Thursday, September 28, 2006


Requiem For Naru: Extract, Exploit, Extinct...

This piece from Le Monde shows that boom-and-bust economies are not entirely American. But the U.S., I have to say, does excell in them. Has, does, will excell.

An Environmental Fairy Tale From the Middle of the Pacific
By Dominique Dhombres
Le Monde
Thursday 21 September 2006

Nauru is a miniscule island, lost in the Pacific Ocean, 2500 kilometers northwest of Australia. One can visit the whole island in a half hour. It's also the smallest republic in the world, with its 12,000 inhabitants.
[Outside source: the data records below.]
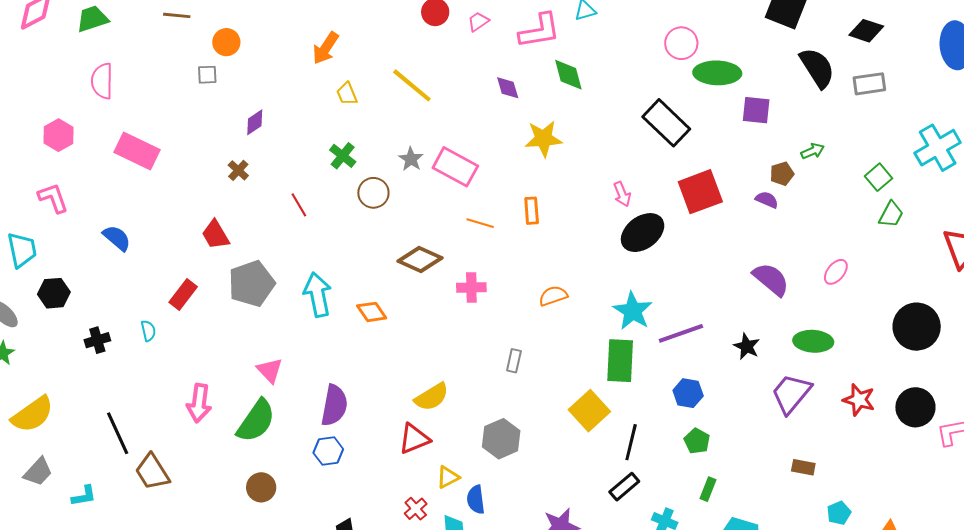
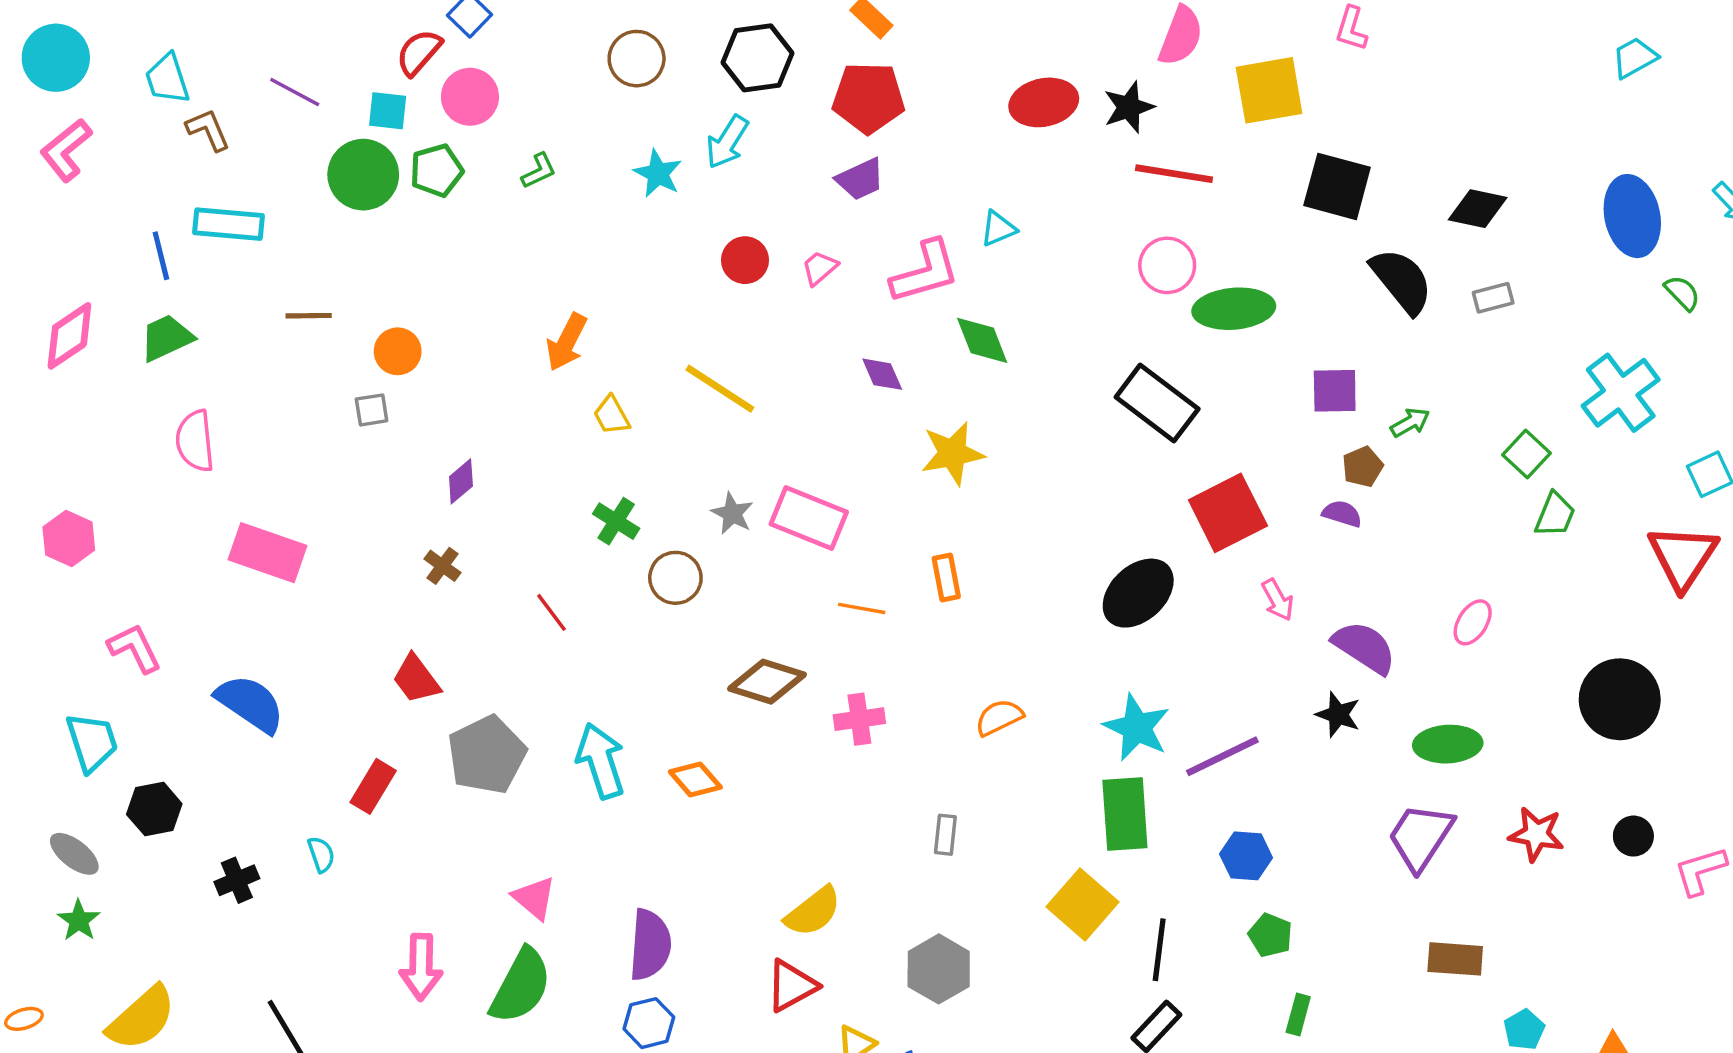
gray rectangle: (869, 84) -> (1493, 298), size x0.7
purple square: (756, 110) -> (1335, 391), moved
pink hexagon: (59, 135) -> (69, 539), moved
pink arrow: (622, 194) -> (1278, 600), moved
blue semicircle: (117, 238) -> (250, 704), size x1.4
black star: (747, 346) -> (1338, 715), moved
black circle: (915, 407) -> (1633, 836), size x0.6
brown rectangle: (803, 467) -> (1455, 959), size x1.4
It is also, finally, on its 21 square kilometers, an absolute environmental, economic, and human disaster.

Thirty years ago, Nauru was the second wealthiest country in the world per inhabitant. Today, the island is bankrupt; electricity is cut several hours every day, and the port has been abandoned. Laurent Cibien and Pascal Carcanade's reportage broadcast Wednesday, September 20, on Arte resembles an environmental fairy tale with a bitter ending.

In Nauru's history, there was the good fairy first of all, then the bad one. One quickly understands that they are one and the same. Phosphate, which made the country rich when it became independent in 1968, has also caused its ruin. The income from the phosphate quarries radically changed the Nauruans' way of life. They bought uncounted numbers of big cars and air conditioners, home appliances and boats. And then the phosphate beds were exhausted. The government, poorly advised, had made disastrous investments overseas.

Phosphate exploitation has devastated the landscape. The center of the island has become a lunar landscape, scattered with holes and bumps. Car bodies are piled up in a gigantic open dump. One resident shows his old desperately empty refrigerator and his broken television set. "That's not too serious, since national television's transmitter is busted too," he says, laughing.

There's still worse. Nauru has the highest rate of diabetes on the planet. The blame rests on the too rich food of the fat years. Life expectancy is constantly decreasing. At present, it is, on average, only 55. Now one finds hardly anything but rice and flour in the shops. The tourism office is deserted.

Who would want to visit a port in ruins, abandoned quarries, and a car cemetery? The only activity for the future is also hopeless. Australia has installed detention camps for its asylum seekers on the island, far from the coasts. Up until now, the rudimentary shelters have held as many as 1,200 people from Iraq and Afghanistan. They've been emptied of their occupants, but could well be refilled again. After having squandered their only wealth, is the sole vocation open to Nauru's inhabitants to become prison guards?

Translation: Truthout French language correspondent Leslie Thatcher.